▶ _HOW TO COMPLETE THIS TASK_: The answer must be only the lines below from the one holding "еще не уверено себя чувствуешь на дороге" down to the one holding "Нормативно-правові акти", ends included, printed exactly; please omit all pictures.

▶ _RECORDS FOR PROCESSING_:
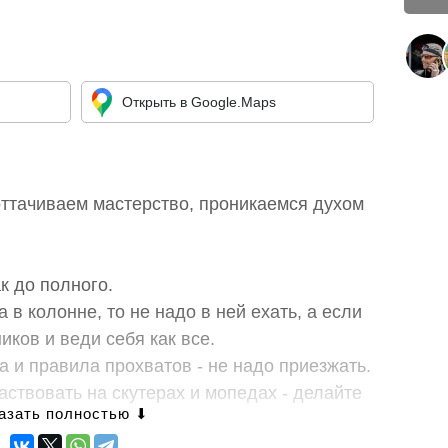
Открыть в Google.Maps
оттачиваем мастерство, проникаемся духом
к до полного.
а в колонне, то не надо в ней ехать, а если
иков и веди себя как все.
ма и правила прохватов - не надо приезжать.
аствовать на скутерах и мопедах - делайте
 еще не уверено себя чувствуешь на дороге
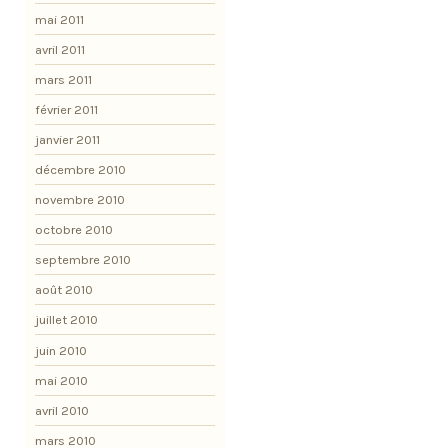
mai 2011
avril 2011
mars 2011
février 2011
janvier 2011
décembre 2010
novembre 2010
octobre 2010
septembre 2010
août 2010
juillet 2010
juin 2010
mai 2010
avril 2010
mars 2010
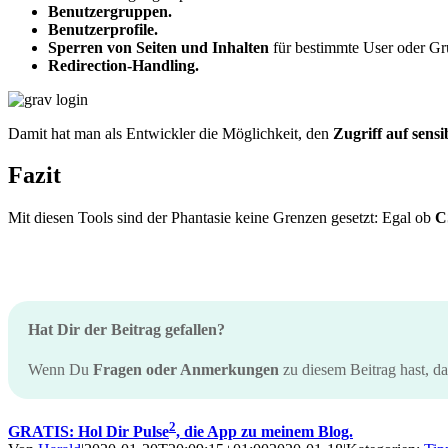
Benutzergruppen.
Benutzerprofile.
Sperren von Seiten und Inhalten
für bestimmte User oder Gr
Redirection-Handling.
Damit hat man als Entwickler die Möglichkeit, den
Zugriff auf sens
Fazit
Mit diesen Tools sind der Phantasie keine Grenzen gesetzt: Egal ob
C
Hat Dir der Beitrag gefallen?
Wenn Du
Fragen oder Anmerkungen
zu diesem Beitrag hast, d
2
GRATIS: Hol Dir Pulse
, die App zu meinem Blog.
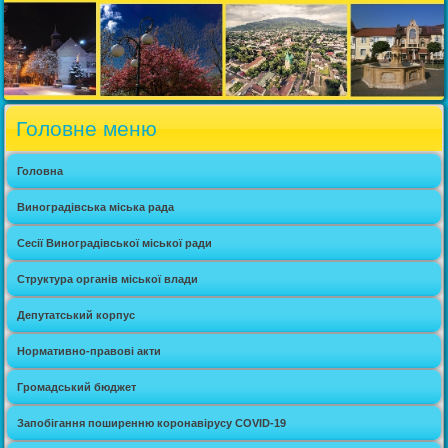
Головне меню
Головна
Виноградівська міська рада
Сесії Виноградівської міської ради
Структура органів міської влади
Депутатський корпус
Нормативно-правові акти
Громадський бюджет
Запобігання поширенню коронавірусу COVID-19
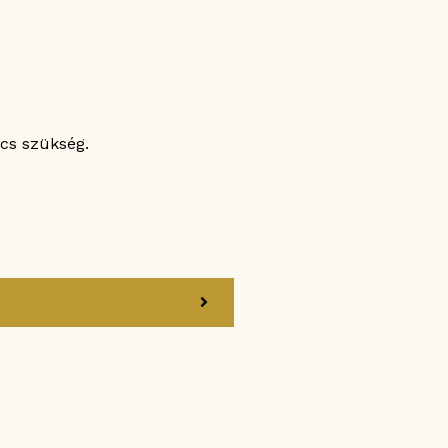
ncs szükség.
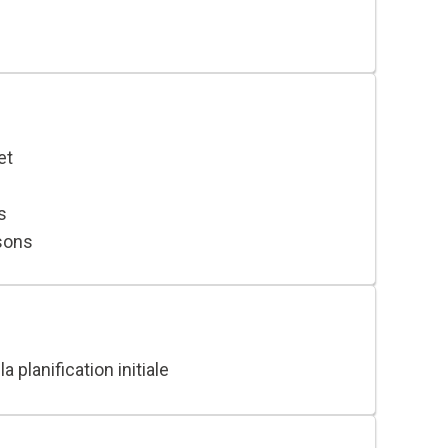
et
s
isons
 planification initiale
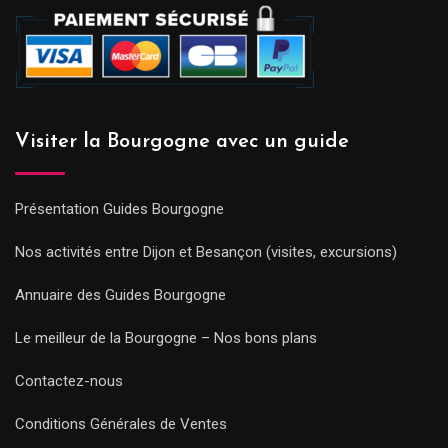
Visiter la Bourgogne avec un guide
Présentation Guides Bourgogne
Nos activités entre Dijon et Besançon (visites, excursions)
Annuaire des Guides Bourgogne
Le meilleur de la Bourgogne – Nos bons plans
Contactez-nous
Conditions Générales de Ventes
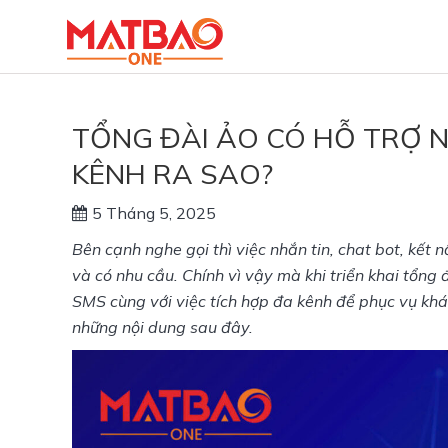
TỔNG ĐÀI ẢO CÓ HỖ TRỢ 
KÊNH RA SAO?
5 Tháng 5, 2025
Bên cạnh nghe gọi thì việc nhắn tin, chat bot, kế
và có nhu cầu. Chính vì vậy mà khi triển khai tổng 
SMS cùng với việc tích hợp đa kênh để phục vụ khách
những nội dung sau đây.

▶ _RESULT BELOW_:
 еще не уверено себя чувствуешь на дороге
mai 2011
avril 2011
mars 2011
février 2011
janvier 2011
décembre 2010
novembre 2010
octobre 2010
septembre 2010
août 2010
juillet 2010
juin 2010
mai 2010
avril 2010
mars 2010
Benutzergruppen.
Benutzerprofile.
Sperren von Seiten und Inhalten
für bestimmte User oder Gr
Redirection-Handling.
Damit hat man als Entwickler die Möglichkeit, den
Zugriff auf sens
Fazit
Mit diesen Tools sind der Phantasie keine Grenzen gesetzt: Egal ob
C
Hat Dir der Beitrag gefallen?
Wenn Du
Fragen oder Anmerkungen
zu diesem Beitrag hast, d
2
GRATIS: Hol Dir Pulse
, die App zu meinem Blog.
Головне меню
Головна
Виноградівська міська рада
Сесії Виноградівської міської ради
Структура органів міської влади
Депутатський корпус
Нормативно-правові акти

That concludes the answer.